Pancreatic cancer is the fourth leading cause of cancer death in the US, causing about 28,000 deaths every year. Because the early stages produce few or no symptoms, it is usually advanced when it is found. Most patients survive less than 12 months after diagnosis. In the past, there has been no way to detect pancreatic cancer in its earliest stages, when chances for a cure are highest.  Now, for people with a very strong family history of pancreatic cancer, help may be on the way.

 In a study published recently in the Annals of Internal Medicine (Vol. 131, Issue 4), Teresa Brentnall, MD, and her colleagues at the University of Washington in Seattle performed a series of tests on 14 members of high-risk families. The researchers found that two imaging tests paired together could identify pre-cancerous changes called dysplasia in the pancreas, allowing the doctors to stop the process by removing the pancreas.

The first test, endoscopic ultrasound (EUS), uses sound waves to produce images of the pancreatic ducts. In the second test, called endoscopic retrograde cholangiopancreatography (ERCP), contrast dye is injected into the pancreatic ducts before an x-ray is taken to detect irregularities in these ducts. Both tests also use a lighted tube passed down the throat that allows doctors to accurately place the ultrasound probe or reach the pancreatic ducts through their connections to the small intestine.

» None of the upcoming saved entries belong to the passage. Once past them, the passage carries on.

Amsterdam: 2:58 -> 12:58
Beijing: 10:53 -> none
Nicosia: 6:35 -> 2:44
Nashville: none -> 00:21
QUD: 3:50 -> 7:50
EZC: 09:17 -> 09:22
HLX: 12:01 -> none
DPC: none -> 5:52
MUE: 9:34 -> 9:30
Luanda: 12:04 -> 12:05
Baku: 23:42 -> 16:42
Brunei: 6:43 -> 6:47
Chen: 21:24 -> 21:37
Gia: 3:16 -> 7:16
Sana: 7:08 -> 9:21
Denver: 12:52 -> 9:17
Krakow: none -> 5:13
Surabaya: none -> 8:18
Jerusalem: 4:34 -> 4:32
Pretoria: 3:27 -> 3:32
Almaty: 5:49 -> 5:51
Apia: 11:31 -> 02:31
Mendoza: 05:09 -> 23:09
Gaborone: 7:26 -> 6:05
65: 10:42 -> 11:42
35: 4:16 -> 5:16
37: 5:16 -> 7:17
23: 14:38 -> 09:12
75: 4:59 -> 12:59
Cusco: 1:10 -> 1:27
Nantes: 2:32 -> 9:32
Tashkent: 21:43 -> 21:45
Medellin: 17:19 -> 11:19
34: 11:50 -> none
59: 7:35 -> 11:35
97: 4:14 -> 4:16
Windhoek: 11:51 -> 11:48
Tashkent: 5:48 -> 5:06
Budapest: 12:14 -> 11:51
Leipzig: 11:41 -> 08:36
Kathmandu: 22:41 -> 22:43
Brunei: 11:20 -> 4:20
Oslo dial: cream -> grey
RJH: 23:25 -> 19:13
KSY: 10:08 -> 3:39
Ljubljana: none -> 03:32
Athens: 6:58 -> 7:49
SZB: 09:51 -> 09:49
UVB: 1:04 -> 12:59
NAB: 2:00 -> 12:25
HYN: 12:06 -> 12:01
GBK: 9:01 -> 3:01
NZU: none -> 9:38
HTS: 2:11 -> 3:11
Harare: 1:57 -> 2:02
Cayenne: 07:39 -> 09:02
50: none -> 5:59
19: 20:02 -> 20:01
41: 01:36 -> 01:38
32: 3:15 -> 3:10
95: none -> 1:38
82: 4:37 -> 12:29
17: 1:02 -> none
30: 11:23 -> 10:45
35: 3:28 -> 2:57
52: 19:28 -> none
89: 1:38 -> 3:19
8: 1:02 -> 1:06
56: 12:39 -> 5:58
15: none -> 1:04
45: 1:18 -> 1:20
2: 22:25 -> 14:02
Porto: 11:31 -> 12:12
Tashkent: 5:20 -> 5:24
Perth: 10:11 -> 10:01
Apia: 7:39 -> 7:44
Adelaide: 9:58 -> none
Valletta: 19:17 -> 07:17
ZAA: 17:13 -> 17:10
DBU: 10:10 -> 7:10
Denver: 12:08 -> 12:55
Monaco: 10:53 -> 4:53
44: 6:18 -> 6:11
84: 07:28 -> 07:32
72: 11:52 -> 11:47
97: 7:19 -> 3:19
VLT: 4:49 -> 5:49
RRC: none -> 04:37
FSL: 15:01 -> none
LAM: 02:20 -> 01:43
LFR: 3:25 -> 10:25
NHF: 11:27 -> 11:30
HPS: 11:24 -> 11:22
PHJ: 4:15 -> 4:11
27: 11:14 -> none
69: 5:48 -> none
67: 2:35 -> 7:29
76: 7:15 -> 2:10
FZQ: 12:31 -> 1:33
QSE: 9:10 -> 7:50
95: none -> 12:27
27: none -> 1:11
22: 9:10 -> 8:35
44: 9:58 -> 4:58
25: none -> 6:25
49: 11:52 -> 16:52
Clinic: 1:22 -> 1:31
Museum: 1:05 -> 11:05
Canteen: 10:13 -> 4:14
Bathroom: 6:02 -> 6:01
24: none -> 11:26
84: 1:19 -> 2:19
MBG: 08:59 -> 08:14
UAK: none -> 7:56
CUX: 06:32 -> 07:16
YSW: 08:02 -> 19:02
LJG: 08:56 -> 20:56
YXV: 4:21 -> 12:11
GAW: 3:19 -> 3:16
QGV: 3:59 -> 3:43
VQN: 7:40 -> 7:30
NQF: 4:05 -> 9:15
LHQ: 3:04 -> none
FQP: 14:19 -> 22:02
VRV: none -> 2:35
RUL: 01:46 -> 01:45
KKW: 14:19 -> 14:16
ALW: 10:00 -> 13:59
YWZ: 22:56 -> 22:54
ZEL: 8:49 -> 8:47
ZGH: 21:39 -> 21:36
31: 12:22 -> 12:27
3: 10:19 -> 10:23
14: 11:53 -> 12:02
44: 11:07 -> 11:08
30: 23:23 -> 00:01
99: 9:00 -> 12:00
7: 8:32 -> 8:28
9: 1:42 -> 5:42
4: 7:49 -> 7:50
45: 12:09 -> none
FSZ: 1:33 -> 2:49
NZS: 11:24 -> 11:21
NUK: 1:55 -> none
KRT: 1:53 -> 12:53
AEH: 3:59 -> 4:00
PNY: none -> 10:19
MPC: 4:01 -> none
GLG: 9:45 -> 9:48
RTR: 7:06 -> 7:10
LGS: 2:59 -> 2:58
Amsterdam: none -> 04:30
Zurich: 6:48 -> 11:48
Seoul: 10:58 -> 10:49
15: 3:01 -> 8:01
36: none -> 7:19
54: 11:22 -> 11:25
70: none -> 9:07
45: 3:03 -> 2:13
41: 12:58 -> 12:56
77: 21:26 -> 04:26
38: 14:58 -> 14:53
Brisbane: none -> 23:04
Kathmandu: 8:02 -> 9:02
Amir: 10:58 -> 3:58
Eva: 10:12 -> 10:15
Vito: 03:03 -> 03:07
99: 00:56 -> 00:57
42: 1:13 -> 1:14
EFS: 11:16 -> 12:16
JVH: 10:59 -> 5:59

In 10 of the 14 patients tested, images from the first test -- the ultrasound -- showed abnormalities in pancreatic ducts, but could not distinguish them from non-cancerous changes caused by chronic irritation of the pancreas. Those 10 patients next underwent the more precise ERCP. In seven of the 10 patients, the ERCP also revealed changes, including tiny, grape-like clusters of sacs in some ducts, suggesting that dysplasia might be present.
 
Those seven patients chose to have their pancreases removed to eliminate the possibility of pancreatic cancer developing. In all seven, examination of the tissue under a microsope after the operation revealed pre-cancerous dysplasia.

Paul F. Engstrom, MD, vice president of population studies at Fox Chase Cancer Center and a member of the American Cancer Society (ACS) health content advisory group, called the new screening regimen promising, but cautioned that removal of the pancreas is not for everyone from a family with some pancreatic cancer in its history. "It leaves the patient diabetic, and there can be life-threatening complications from the surgery. One would have to have a very strong family history of pancreatic cancer to make such an operation even potentially worth the loss of the pancreas," he said.

"Also, we can't be sure that those seven patients would have developed pancreatic cancer from their dysplasia. And the patients who had negative results have not been followed long enough yet to know if they, too, might develop pancreatic cancer," Dr. Engstrom said.

Dr. Engstrom noted that diabetes can be controlled with medicine, and most diabetics live with the condition for many decades. In contrast, the five-year survival rate for people with pancreatic cancer is about 4 percent, he said.

Dr. Brentnall cautioned that the new screening regimen should only be done at major cancer centers where high levels of experience and technology can help ensure accurate results. "Ultimately, the goal is to develop specific tumor marker (blood) tests for pancreatic cancer," said Dr. Brentnall.  "But this is a huge step forward. We will continue to closely follow people whose test results were negative with additional periodic tests. We want to refine this tool and develop more and better tools."